Jens Laerke, spokesperson for the U.N. Office for the Coordination of Humanitarian Affairs, said aid workers in Central America were still discovering the extent of damage from Eta and were now preparing to deal with a second potentially catastrophic impact.   

Life-threatening 

“Iota, with its strong winds and very heavy rainfall, can cause life-threatening flash flooding, river flooding and landslides, not least because the soil is already saturated by Eta.”  

Estimates of damage from Eta were still going up as officials and local authorities gradually got access to the most affected areas, Mr. Laerke said.    

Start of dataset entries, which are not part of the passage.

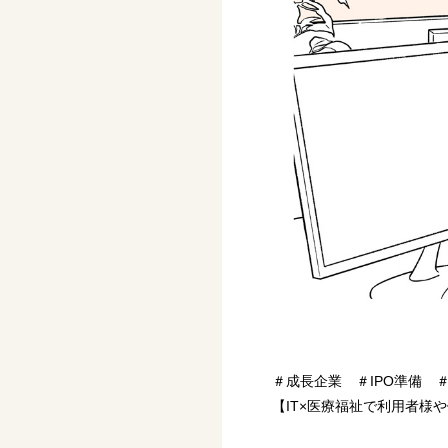
＃成長企業 ＃IPO準備 
【IT×医療福祉で利用者様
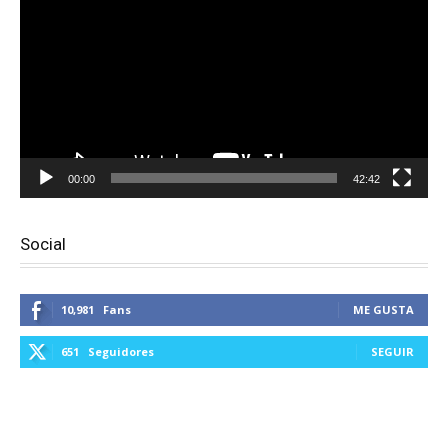
vídeo
00:00
42:42
Social
10,981
Fans
ME GUSTA
651
Seguidores
SEGUIR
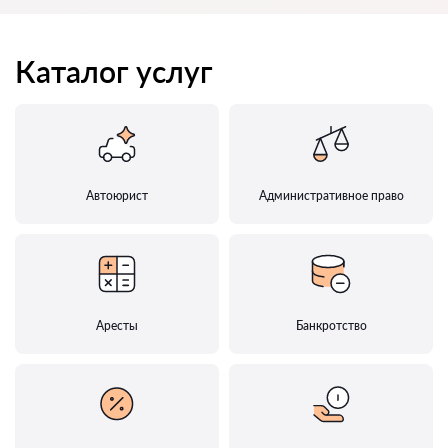
Каталог услуг
Автоюрист
Административное право
Аресты
Банкротство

“So, for example, Honduras, authorities now report that 3 million people are affected. That's 1 million more than the figures that they reported last week. In Guatemala, we are talking about more than 900,000 people directly affected by Eta. That's nearly triple the figure from the previous weeks. So this is very much still developing emergency on top of which now slams another emergency with potentially catastrophic consequences.”  

Landslide risk 

Matthew Cochrane, spokesperson for the International Federation of the Red Cross and Red Crescent Societies (IFRC), said the main concern was the risk of landslides, heavy flooding and wind damage. The Red Cross had been involved in helicopter evacuations before the storm hit and it had rescue boats in Honduras ready to launch rescue operations once it had passed, he said.  

Iota had already brushed past northern Colombia and the Red Cross there was in the early stages of a recovery operation to help 50,000 families affected by the storm, Mr. Cochrane said.   

But a 20 million Swiss franc emergency appeal to support people affected by Hurricane Eta had so far had an extremely slow response from donors, he added.   

World Food Programme spokesperson Tomson Phiri said humanitarian agencies had done what they could to prepare, but the hurricane season had turned out to be even worse than expected, starting early and going on longer.  

“For example, continued flooding in countries like Guatemala, Honduras, and Nicaragua, is going to affect the incoming harvest, and this will severely strain subsistence farmers and already, whilst it's still early days, it is quite clear that this will extend the emergency even into mid-2021”, Mr Phiri said.   

Tragic late surge 

Ms. Nullis said that at this time of year hurricane season should be winding down, but instead there was a very tragic late surge.   

“Iota is the strongest storm in the hurricane season so far to make landfall.”